Direktur Utama PT Asuransi Wahana Tata (Aswata) Christian Wanandi menambahkan nasabah bisa mengklaim kerugian apabila memiliki fitur tambahan. "Jadi bisa diklaim, selama dalam polis asuransi kendaraan tersebut dicover kondisi huru hara, terorisme, dan sabotase," terang dia.

Meskipun begitu, sebenarnya ada beberapa perusahaan asuransi yang sudah menjual produk asuransi harta benda, misalnya kendaraan bermotor satu paket dengan fitur tambahan huru hara. Aswata salah satunya.

"Kalau kami selalu jual paket lengkap, tapi kadang-kadang nasabah tidak mau beli tambahan karena budget atau merasa tidak perlu," katanya.

Direktur PT Asuransi Harta Aman Yulianto Hengki menyatakan pihaknya masih menjual produk asuransi kendaraan bermotor yang terpisah dengan fitur huru hara. Manajemen hanya memberikan opsi kepada nasabah yang memang ingin menambah fitur huru hara.


"Sesuai aturan Otoritas Jasa Keuangan (OJK) ada tambahan premi atas perluasan jaminan huru hara," tutur Yulianto.

Terkait tata cara penagihan klaimnya, lanjut Yulianto, nasabah bisa menghubungi pihak asuransi melalui telepon dan surat elektronik (e-mail). Kemudian, perusahaan asuransi akan melakukan survei terhadap harta benda yang mengalami kerusakan.

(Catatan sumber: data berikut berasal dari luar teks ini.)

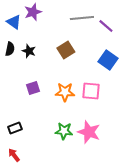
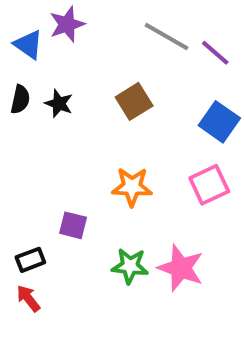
gray line: (82, 18) -> (167, 36), turned 35
purple square: (33, 88) -> (73, 225), moved, turned 32
pink square: (91, 91) -> (209, 185), moved, turned -30
red arrow: (14, 155) -> (28, 298), moved

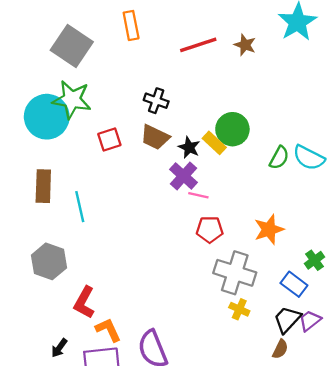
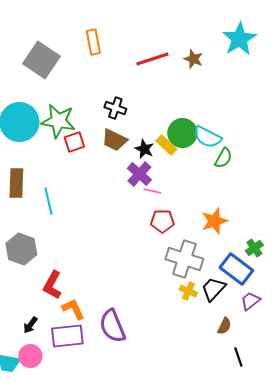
green star: (72, 100) -> (58, 121), moved
cyan semicircle: (309, 158) -> (207, 137), moved
blue rectangle: (294, 284) -> (236, 269), size x1.4
black trapezoid: (287, 320) -> (213, 289), moved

"Nanti tertanggung diminta diminta untuk melengkapi formulir klaim dan disertai dengan dokumen pendukung yang diperlukan," imbuh dia,

Bila kerusakannya lebih dari 75 persen, maka perusahaan asuransi akan mengganti 100 persen dari nilai tertanggungan. Bila di bawah 75 persen, maka dana klaim yang dikucurkan sesuai dengan harga perbaikannya saja.

[Gambas:Video CNN]

Pengamat Asuransi Hotbonar Sinaga menuturkan pengecekan atau survei yang dilakukan perusahaan asuransi berbeda-beda. Jika yang rusak merupakan mobil mewah, maka perusahaan asuransi akan menggandeng pihak ketiga.

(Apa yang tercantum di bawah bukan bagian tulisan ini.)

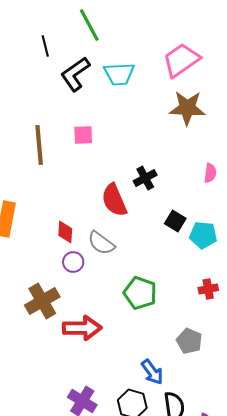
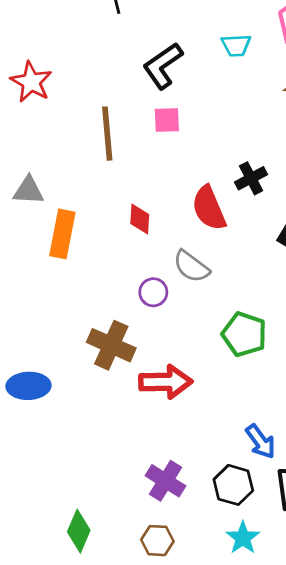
black L-shape: (75, 74) -> (163, 66), moved
cyan trapezoid: (119, 74) -> (236, 45), moved, size x0.7
red diamond: (65, 232) -> (140, 219), moved
brown cross: (42, 301) -> (111, 345), turned -36

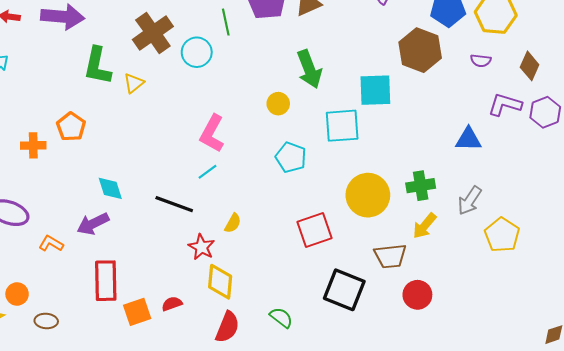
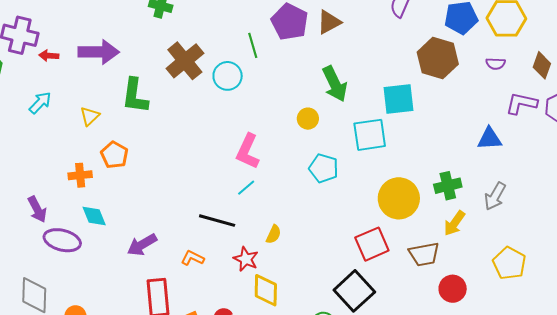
yellow triangle: (134, 83) -> (90, 116), moved
cyan diamond: (110, 188) -> (94, 216), moved
red square: (315, 230) -> (372, 244), moved
yellow pentagon: (502, 235) -> (509, 263), moved
orange L-shape: (51, 244) -> (192, 258), moved
black square: (344, 290) -> (354, 291), moved, turned 30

"Misalnya mobil Ferrari, harganya kan miliaran rupiah. Nah untuk mendapatkan gambaran berapa nilai kerugiannya pakai pihak ketiga," ucap Hotbonar.

Sementara, untuk mobil dengan harga murah atau tidak termasuk mobil mewah, pengecekan biasanya dilakukan oleh perusahaan asuransi tempat nasabah itu membeli polis. Manajemen akan mendatangi lokasi kejadian untuk melihat mobil yang rusak.

"Lalu nanti dilihat penjelasan dari kepolisian atau biasanya melihat informasi di media massa," pungkas Hotbonar.